Data Tests with SQL


August 12, 2020

A challenge of data analytics is that the data can change as well as the code. The systems producing and collecting data are often changed and can lead to missing or corrupt data. These can easily corrupt reports and machine learning systems. Worst of all the data may be lost permanently. So if you’re going to use some data it’s important to check the data regularly to catch the worst kind of mistakes as early as possible.

The right tests will depend on your scenario, but there are a lot of common ones in SQL. Checking that a column is non-null, or that the values are unique or that one column is contained in another. Ideally these would be validated in the database itself, but often are not for implementation reasons, and sometimes it’s good enough to be only true most of the time (say, 98% of the time). Other examples are checking daily counts are within a certain range, checking the values a column can take, or checking that the values are withing some range (for example dates are not in the future).

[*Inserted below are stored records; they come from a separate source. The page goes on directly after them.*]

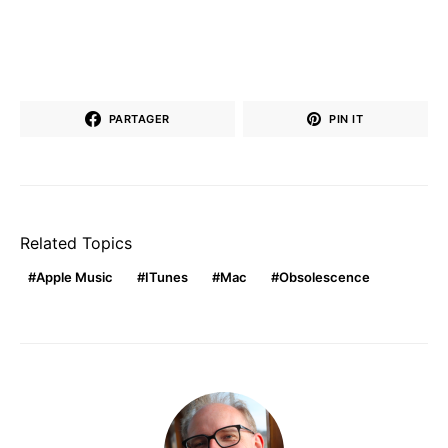
PARTAGER
PIN IT
Related Topics
Apple Music
ITunes
Mac
Obsolescence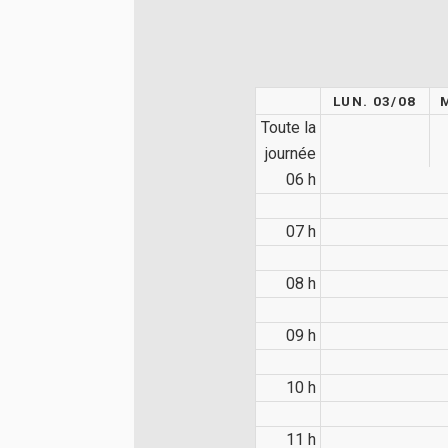
LUN. 03/08
Toute la
journée
06 h
07 h
08 h
09 h
10 h
11 h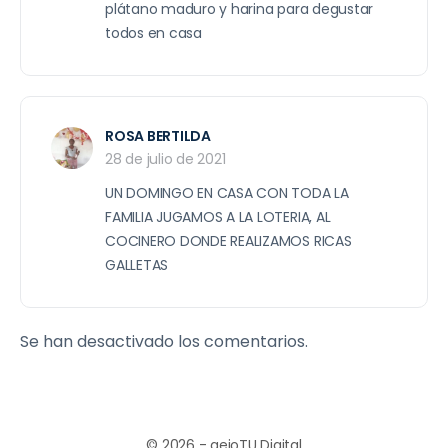
plátano maduro y harina para degustar
todos en casa
ROSA BERTILDA
28 de julio de 2021
UN DOMINGO EN CASA CON TODA LA
FAMILIA JUGAMOS A LA LOTERIA, AL
COCINERO DONDE REALIZAMOS RICAS
GALLETAS
Se han desactivado los comentarios.
© 2026 - aeioTU Digital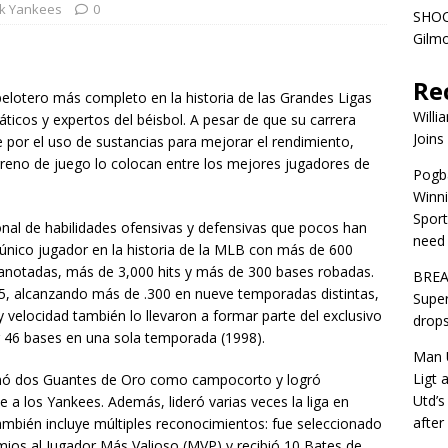
k Yankees
0
SHOC
Gilm
Re
 pelotero más completo en la historia de las Grandes Ligas
Willi
áticos y expertos del béisbol. A pesar de que su carrera
Joins
por el uso de sustancias para mejorar el rendimiento,
reno de juego lo colocan entre los mejores jugadores de
Pogba
Winni
Sport
al de habilidades ofensivas y defensivas que pocos han
need 
l único jugador en la historia de la MLB con más de 600
 anotadas, más de 3,000 hits y más de 300 bases robadas.
BREA
95, alcanzando más de .300 en nueve temporadas distintas,
Super
y velocidad también lo llevaron a formar parte del exclusivo
drops
ar 46 bases en una sola temporada (1998).
Man U
Ligt 
Ganó dos Guantes de Oro como campocorto y logró
Utd’s
se a los Yankees. Además, lideró varias veces la liga en
afte
ambién incluye múltiples reconocimientos: fue seleccionado
emios al Jugador Más Valioso (MVP) y recibió 10 Bates de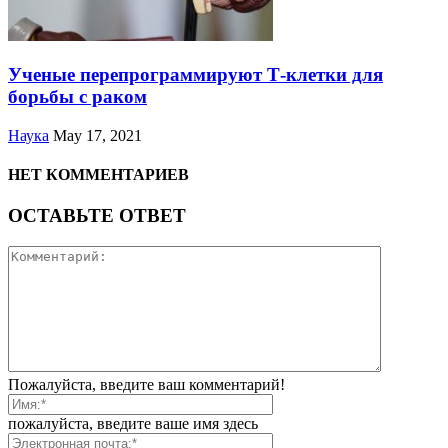
Ученые перепрограммируют Т-клетки для
борьбы с раком
Наука
May 17, 2021
НЕТ КОММЕНТАРИЕВ
ОСТАВЬТЕ ОТВЕТ
Пожалуйста, введите ваш комментарий!
пожалуйста, введите ваше имя здесь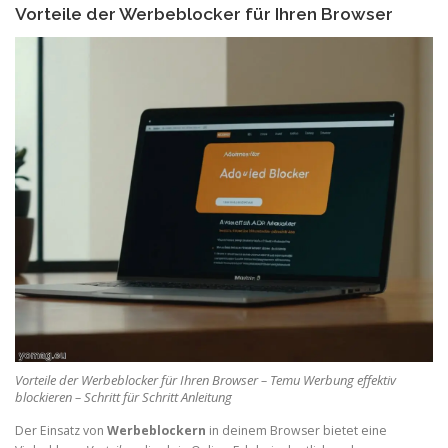
Vorteile der Werbeblocker für Ihren Browser
Vorteile der Werbeblocker für Ihren Browser – Temu Werbung effektiv
blockieren – Schritt für Schritt Anleitung
Der Einsatz von
Werbeblockern
in deinem Browser bietet eine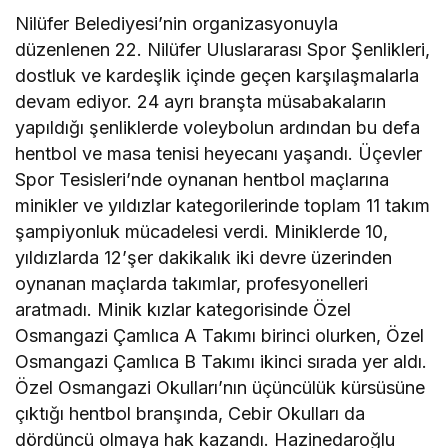
Nilüfer Belediyesi’nin organizasyonuyla
düzenlenen 22. Nilüfer Uluslararası Spor Şenlikleri,
dostluk ve kardeşlik içinde geçen karşılaşmalarla
devam ediyor. 24 ayrı branşta müsabakaların
yapıldığı şenliklerde voleybolun ardından bu defa
hentbol ve masa tenisi heyecanı yaşandı. Üçevler
Spor Tesisleri’nde oynanan hentbol maçlarına
minikler ve yıldızlar kategorilerinde toplam 11 takım
şampiyonluk mücadelesi verdi. Miniklerde 10,
yıldızlarda 12’şer dakikalık iki devre üzerinden
oynanan maçlarda takımlar, profesyonelleri
aratmadı. Minik kızlar kategorisinde Özel
Osmangazi Çamlıca A Takımı birinci olurken, Özel
Osmangazi Çamlıca B Takımı ikinci sırada yer aldı.
Özel Osmangazi Okulları’nın üçüncülük kürsüsüne
çıktığı hentbol branşında, Cebir Okulları da
dördüncü olmaya hak kazandı. Hazinedaroğlu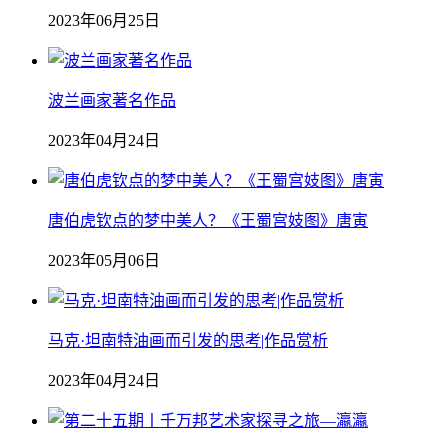
2023年06月25日
波兰画家著名作品
2023年04月24日
唐伯虎钦点的梦中美人？《王蜀宫妓图》唐寅
2023年05月06日
马克·坦南特油画而引发的思考|作品赏析
2023年04月24日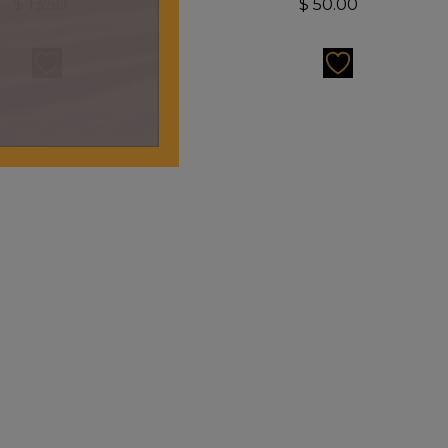
$
13.50
$
50.00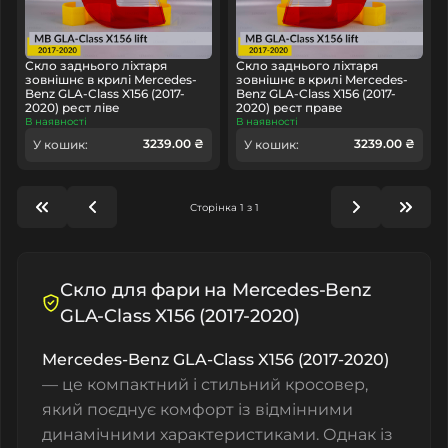
Скло заднього ліхтаря
Скло заднього ліхтаря
зовнішнє в крилі Mercedes-
зовнішнє в крилі Mercedes-
Benz GLA-Class X156 (2017-
Benz GLA-Class X156 (2017-
2020) рест ліве
2020) рест праве
В наявності
В наявності
3239.00 ₴
3239.00 ₴
У кошик:
У кошик:
Сторінка 1 з 1
Скло для фари на Mercedes-Benz
GLA-Class X156 (2017-2020)
Mercedes-Benz GLA-Class X156 (2017-2020)
— це компактний і стильний кросовер,
який поєднує комфорт із відмінними
динамічними характеристиками. Однак із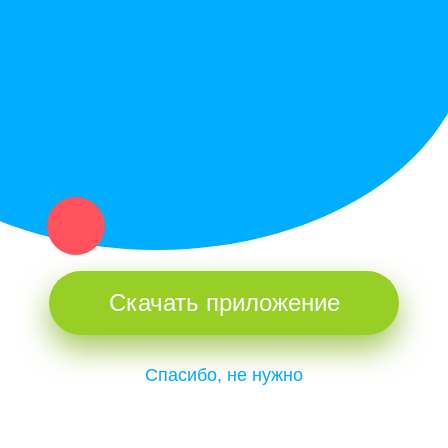
Купи север - уникальный сервис объявлений для частных лиц
и организаций в рамках нашего севера.
Не нашел нужную вещь или услугу в каталоге? Оставь запрос
оператору. Мы сами найдем все, что нужно. Тебе остается
только ждать звонка.
Скачать приложение
Спасибо, не нужно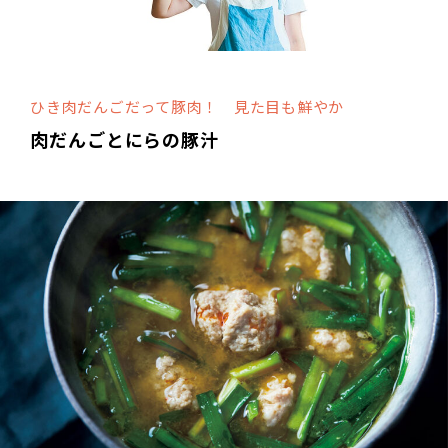
ひき肉だんごだって豚肉！ 見た目も鮮やか
肉だんごとにらの豚汁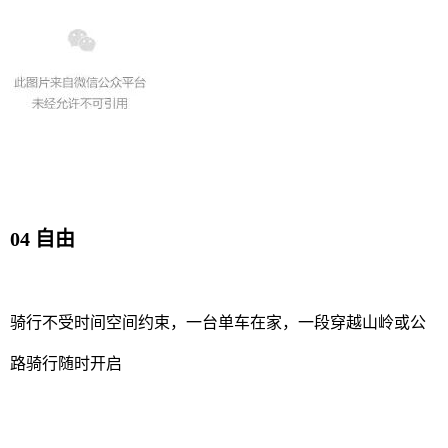
04 自由
骑行不受时间空间约束，一台单车在家，一段穿越山岭或公
路骑行随时开启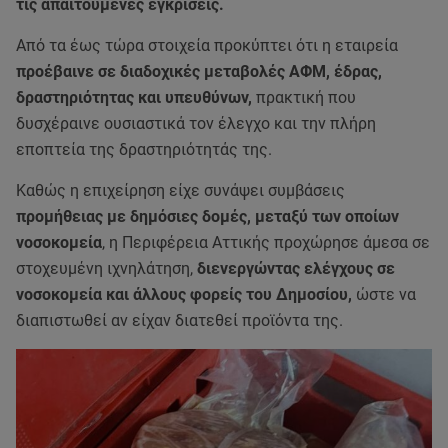
τις απαιτούμενες εγκρίσεις.
Από τα έως τώρα στοιχεία προκύπτει ότι η εταιρεία
προέβαινε σε διαδοχικές μεταβολές ΑΦΜ, έδρας,
δραστηριότητας και υπευθύνων,
πρακτική που
δυσχέραινε ουσιαστικά τον έλεγχο και την πλήρη
εποπτεία της δραστηριότητάς της.
Καθώς η επιχείρηση είχε συνάψει συμβάσεις
προμήθειας με δημόσιες δομές, μεταξύ των οποίων
νοσοκομεία
, η Περιφέρεια Αττικής προχώρησε άμεσα σε
στοχευμένη ιχνηλάτηση,
διενεργώντας ελέγχους σε
νοσοκομεία και άλλους φορείς του Δημοσίου,
ώστε να
διαπιστωθεί αν είχαν διατεθεί προϊόντα της.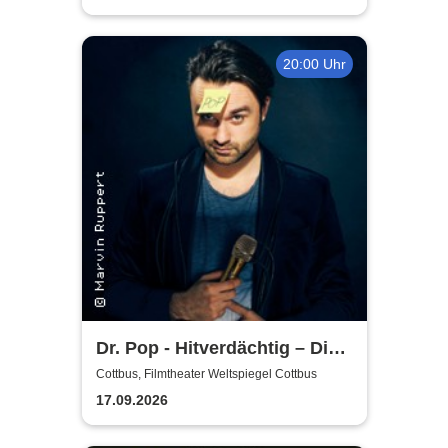
20:00 Uhr
Dr. Pop - Hitverdächtig – Die
Musik-Comedy-Stand-up-
Cottbus, Filmtheater Weltspiegel Cottbus
Show! - (ständig aktualisiert)
17.09.2026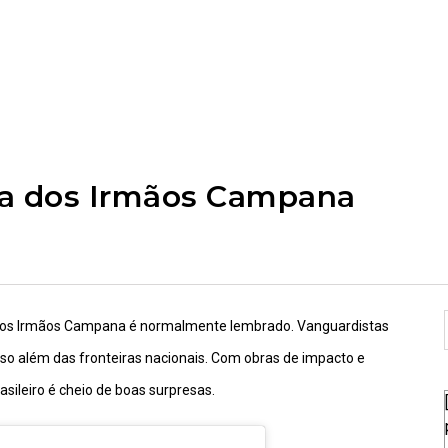
ra dos Irmãos Campana
me dos Irmãos Campana é normalmente lembrado. Vanguardistas
 além das fronteiras nacionais. Com obras de impacto e
asileiro é cheio de boas surpresas.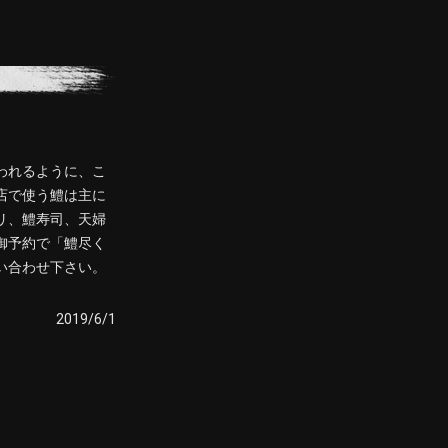
われるように、こ
店で使う鱧は主に
リ、鱧寿司、天婦
御予約で「鱧尽く
い合わせ下さい。
2019/6/1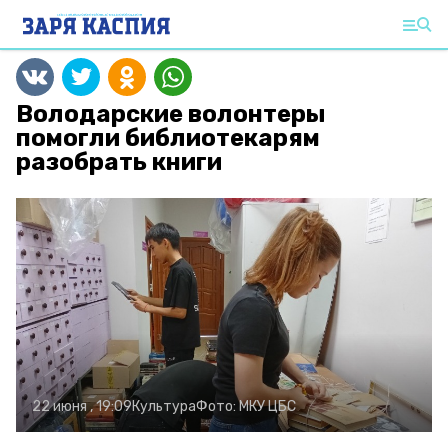
Володарские волонтеры
помогли библиотекарям
разобрать книги
22 июня , 19:09
Культура
Фото:
МКУ ЦБС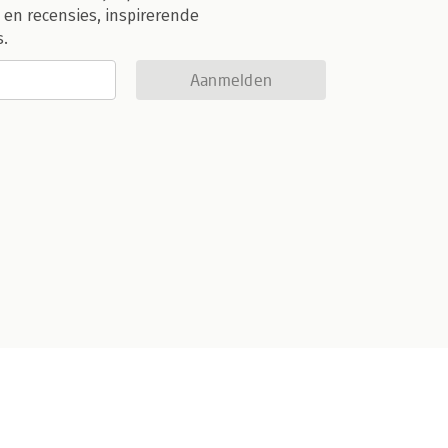
 en recensies, inspirerende
s.
Aanmelden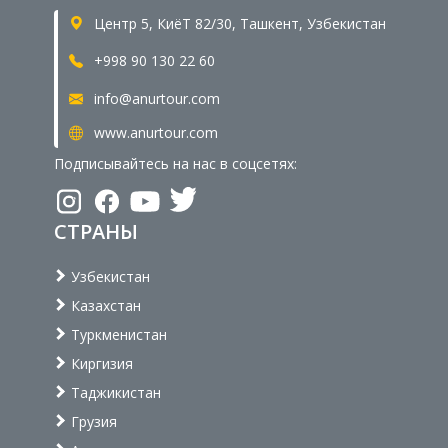
Центр 5, КиёТ 82/30, Ташкент, Узбекистан
+998 90 130 22 60
info@anurtour.com
www.anurtour.com
Подписывайтесь на нас в соцсетях:
СТРАНЫ
Узбекистан
Казахстан
Туркменистан
Киргизия
Таджикистан
Грузия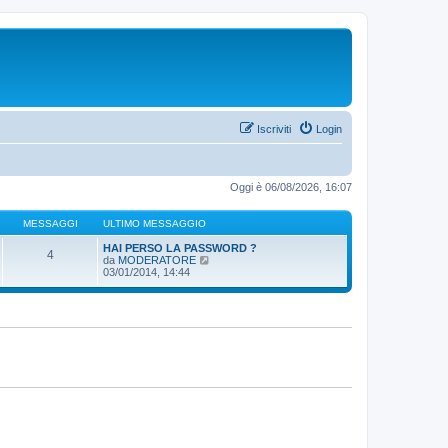
Iscriviti
Login
Oggi è 06/08/2026, 16:07
MESSAGGI
ULTIMO MESSAGGIO
HAI PERSO LA PASSWORD ?
4
V
da
MODERATORE
e
03/01/2014, 14:44
d
i
u
l
t
i
m
o
m
e
s
s
a
g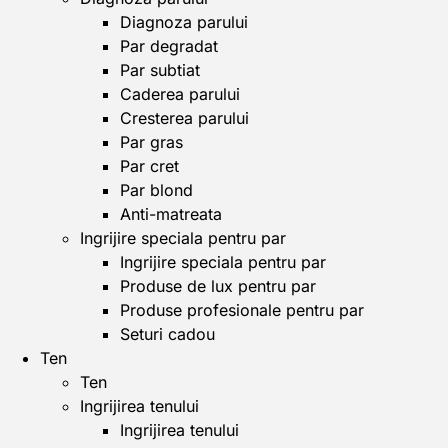
Diagnoza parului
Par degradat
Par subtiat
Caderea parului
Cresterea parului
Par gras
Par cret
Par blond
Anti-matreata
Ingrijire speciala pentru par
Ingrijire speciala pentru par
Produse de lux pentru par
Produse profesionale pentru par
Seturi cadou
Ten
Ten
Ingrijirea tenului
Ingrijirea tenului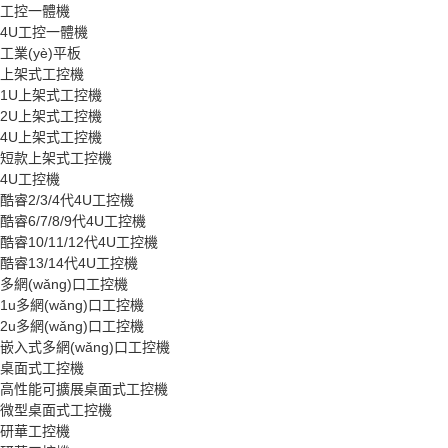
工控一體機
4U工控一體機
工業(yè)平板
上架式工控機
1U上架式工控機
2U上架式工控機
4U上架式工控機
短款上架式工控機
4U工控機
酷睿2/3/4代4U工控機
酷睿6/7/8/9代4U工控機
酷睿10/11/12代4U工控機
酷睿13/14代4U工控機
多網(wǎng)口工控機
1u多網(wǎng)口工控機
2u多網(wǎng)口工控機
嵌入式多網(wǎng)口工控機
桌面式工控機
高性能可擴展桌面式工控機
微型桌面式工控機
研華工控機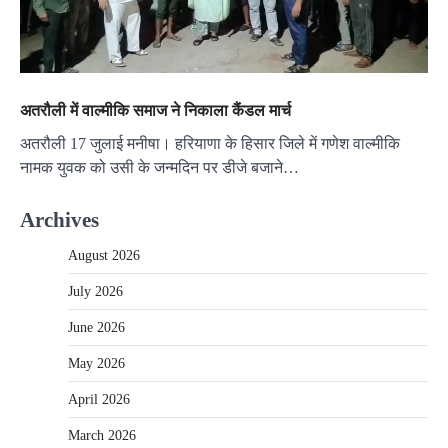
अतरौली में वाल्मीकि समाज ने निकाला कैंडल मार्च
अतरौली 17 जुलाई मनीषा। हरियाणा के हिसार जिले में गणेश वाल्मीकि
नामक युवक को उसी के जन्मदिन पर डीजे बजाने…
Archives
August 2026
July 2026
June 2026
May 2026
April 2026
March 2026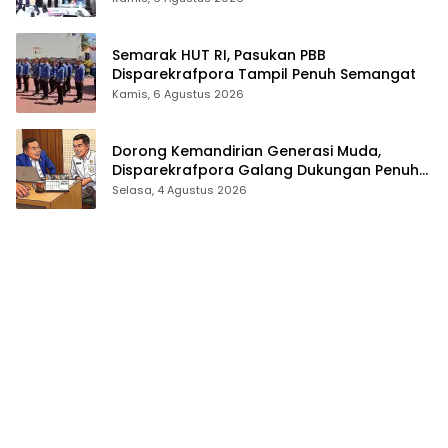
Semarak HUT RI, Pasukan PBB
Disparekrafpora Tampil Penuh Semangat
Kamis, 6 Agustus 2026
Dorong Kemandirian Generasi Muda,
Disparekrafpora Galang Dukungan Penuh
Para Aleg Deprov
Selasa, 4 Agustus 2026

When writing tests the key is to keep them as simple and obviously correct as possible. The easiest way to do this is to keep each test a separate query (which may seem inefficient, but is worth the savings in debugging time). It’s also useful to build up intermediate tables or views to keep the logic clearer and make debugging easier.

If you’re really interested in making sure your report is correct make sure you do these checks in the same transaction with enough isolation; in particular that reads are repeatable. Otherwise you may be testing different data to the data you use.